Pair (2 min): Discuss: How does sample size affect what we can detect?
Share: What’s the key lesson about statistical vs. practical significance?

Key Takeaways

Paired tests analyze differences within subjects/pairs - more powerful when appropriate
Statistical significance (p-value) ≠ practical significance (effect size)
Always check conditions before running tests:
- Independence of pairs
- Normality of differences (or large n)
Context matters - a 5 mmHg BP reduction is meaningful; a 0.5 mmHg reduction is not
Report effect sizes and confidence intervals, not just p-values!

The DASH Study Impact

The original DASH trial (Appel et al., 1997):

459 participants across three diet groups
Found clinically meaningful BP reductions
Led to national dietary guidelines
Influenced treatment of hypertension

Key lesson: Well-designed studies with appropriate analysis can change public health policy!

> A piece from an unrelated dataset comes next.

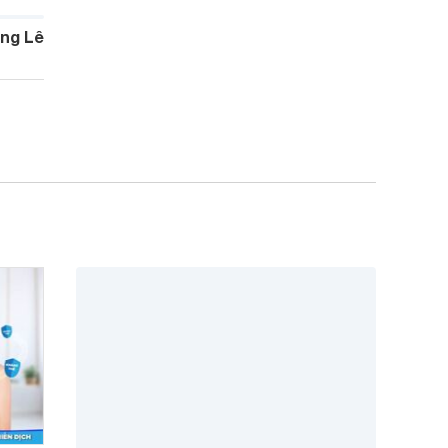
ng Lê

The DASH diet remains a cornerstone of dietary recommendations for cardiovascular health.

Looking Ahead

Next class (Thursday):

Continue with DASH study: comparing diet groups (independent samples)
Statistical power
Sample size calculations for study planning

For Thursday:

Review: How do independent samples differ from paired designs?
Think about: How was the full DASH study designed?
Bring questions about hypothesis testing!